Ich erinnere mich an dieses Videoband beim Lesen einer Rezension zu Anaptyxis, der neuen, in der Lyrik-Taschenbuchreihe des Rimbaud Verlags erschienenen, Gedichtsammlung von Àxel Sanjosé. Es ist eine positive Rezension, und viel Interessantes und Wahres ist in ihr zu lesen. Beispielsweise, dass es in den Gedichten von Sanjosé „ruhig und gesetzt und weniger diskurspoppig“ zugehe.
Ja, das kann man so sehen. Ihnen wird bescheinigt, dass man sich meditativ in sie versenken könne – nun, das ist wohl Geschmackssache.
Ebenso erfährt man, dass das Wort „Anaptyxis“ den Einschub eines kurzen Vokals zwischen Konsonanten bezeichnet, der dazu dient, es leichter aussprechen zu können. Aha, wieder was gelernt!

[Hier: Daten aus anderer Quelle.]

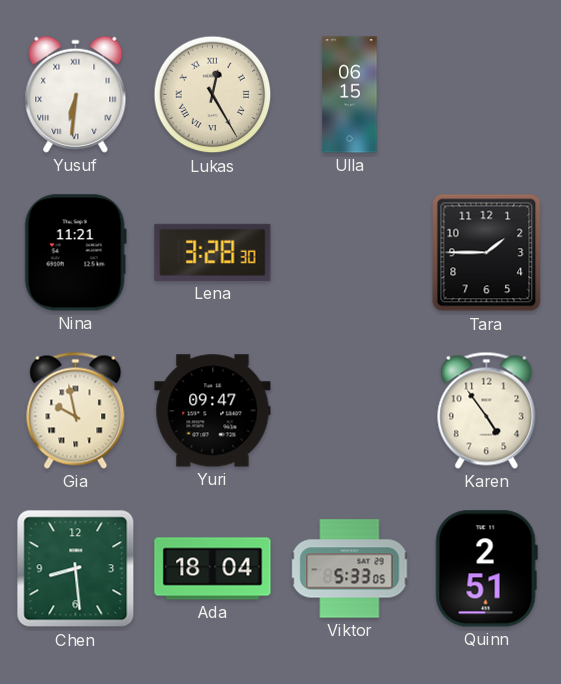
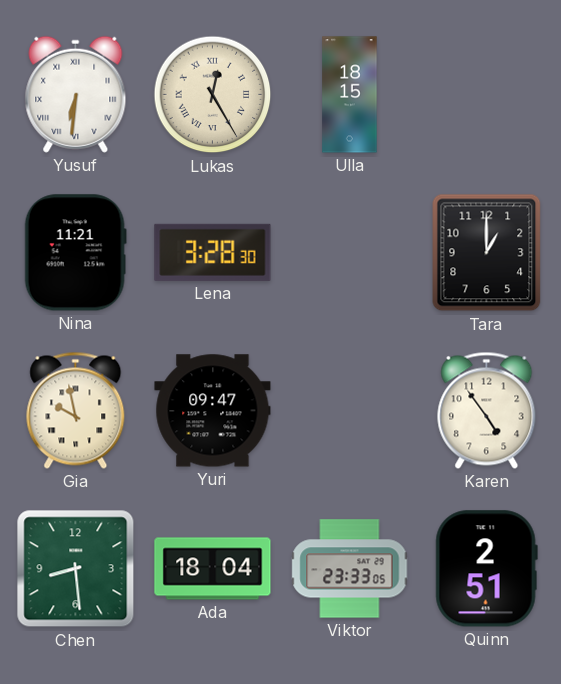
Ulla: 06:15 -> 18:15
Tara: 1:45 -> 1:00
Viktor: 5:33 -> 23:33
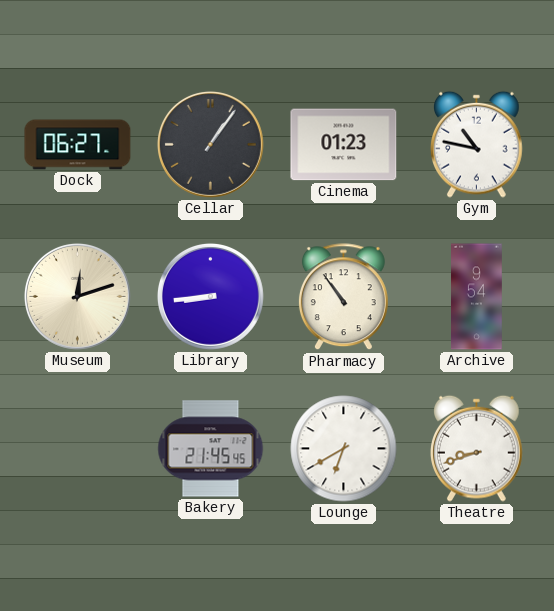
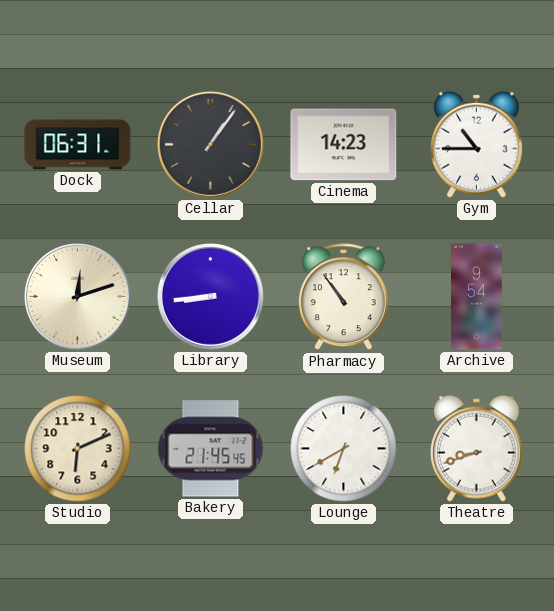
Dock: 06:27 -> 06:31
Cinema: 01:23 -> 14:23
Gym: 10:47 -> 10:45
Studio: none -> 6:11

Nun aber zu dem Punkt, an dem ich in Madonnas Metall-Korsett der Virgin-Tour steige und meine innere Stimme rufen höre: „Mach die Madonna!“, und so sage ich, analog zur Queen of Pop: „Alles richtig, aber gefallen mir die Gedichte von Àxel Sanjosé nicht vor allem deshalb, weil sie, man darf es bei Gedichten ja ruhig mal so einfach sagen, schön sind?“

Die Bewandtnis

Hier haben die Riesen
ihr Lager vergraben,
ein Humpen ragt einsam hervor,
in der Hast, in der Hast vergessen.

Ein würdiges Wahrzeichen
dieses Abwesens,
komm lass uns gehen,
die Dinge sind und sind,
die Luft klumpt sehr.

Ja, die Gedichte dieses Bandes sind schön, so einfach lässt es sich sagen. Wegen ihrer betont altmodischen Sprache, wegen Passagen wie: „Ich fürchte die Schneisen im Forst, / wenn jäh sie bedeuten, / den unvermuteten Parkplatz, / den man zu sehen bekommt, / so ortlos, so unangebracht, / die Zeilen, die niemand lesen sollte. // ...“ (aus „Gebete im Nahverkehrszug“), weil sie Spaß machen, weil in ihnen Wörter auftauchen, die sonst nie oder nur selten in Gedichten auftauchen (wie „Zwischenmusik“ oder „Lurch“ oder auch „Finsterwerden“), weil sie spielerisch belehren, indem sie Fragen stellen, indem sie Rätsel aufgeben, die den Rätseln in Vertretungsstunden ähneln, welche die Stunden viel schneller verstreichen lassen als der reguläre Unterricht.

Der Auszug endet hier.